Gallery owner Judith Racht is the longtime owner of a working 60-acre farm outside Niles, Michigan, and an art and antiques gallery. Racht was determined to transform her dilapidated 200-year-old barn into a cutting-edge living space without losing its “feel of antiquity.” Consulting with Chicago-based Northworks Architects and Planners, the client wished to have a home that suited their contemporary tastes while respecting the local design vernacular.
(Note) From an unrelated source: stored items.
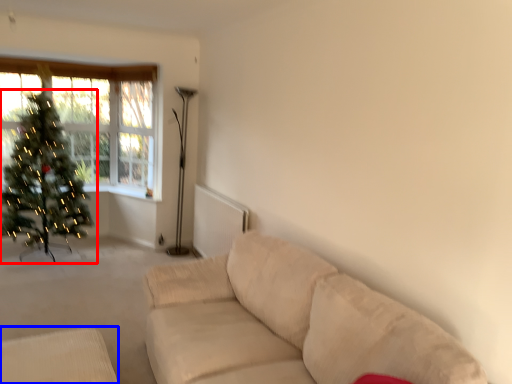 Question: Which object appears farthest to the camera in this image, christmas tree (highlighted by a red box) or furniture (highlighted by a blue box)?

Choices:
 (A) christmas tree
 (B) furniture

Answer: (A) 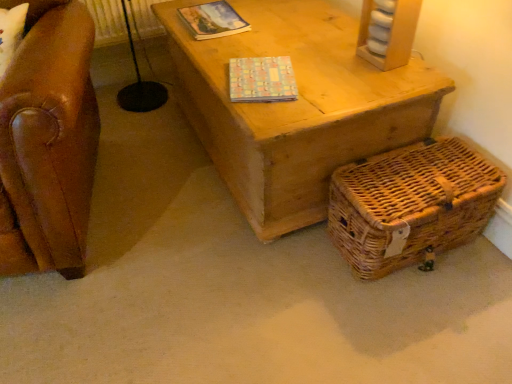 Identify the location of vacant region to the left of woven brown basket at lower right. The image size is (512, 384). (290, 276). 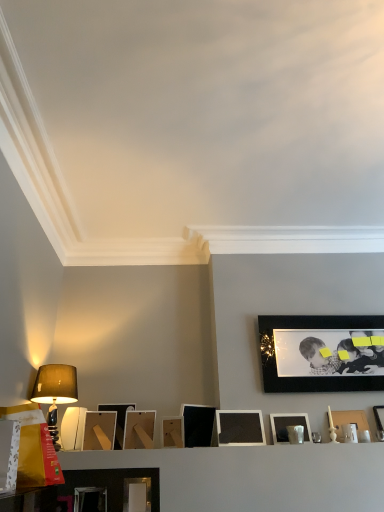 Question: Is point (165, 428) closer or farther from the camera than point (299, 353)?

Choices:
 (A) closer
 (B) farther

Answer: (A)

Question: Is matte wooden picture frame at center, arranged as the seventh picture frame when viewed from the right, bigger or smaller than black matte picture frame at upper right, the 11th picture frame in the left-to-right sequence?

Choices:
 (A) big
 (B) small

Answer: (B)

Question: Which object is the farthest from the matte black picture frame at right, the first picture frame from the right?

Choices:
 (A) matte black picture frame at center, which appears as the tenth picture frame when viewed from the left
 (B) white matte picture frame at center, the tenth picture frame in the right-to-left sequence
 (C) matte wooden picture frame at center, the 7th picture frame when ordered from left to right
 (D) matte wooden picture frame at center, which ranks as the fifth picture frame in left-to-right order
 (E) matte black picture frame at center, the 6th picture frame positioned from the right

Answer: (B)

Question: Which object is positioned closest to the matte black picture frame at center, which ranks as the fourth picture frame in right-to-left order?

Racht had purchased the property 29 years ago and was informed that the barn had been relocated onto the farm before the Civil War and was in danger of collapse. She had a local team of Amish craftsmen restore its structure and preserve the original beams and framing, which was then integrated into the new plans of the home. The architect polished the interior with reclaimed barn wood that melds with the beams and rafters. He selected painted aluminum for the exterior siding and roof and installed 15-foot-tall black steel windows on two sides of the barn and flanked them with crank-operated panels that slide open and shut like traditional barn doors.
The silo and the two interior “corncribs” atop the loft (concealing an elevator and the master bathroom) complete the illusion of a working barn. Designer furnishings were mixed with old pieces against weathered walls and ancient timbers. The main floor is decorated with a continually rotating collection of modern art. The open kitchen is lined with a steely array of high-tech appliances.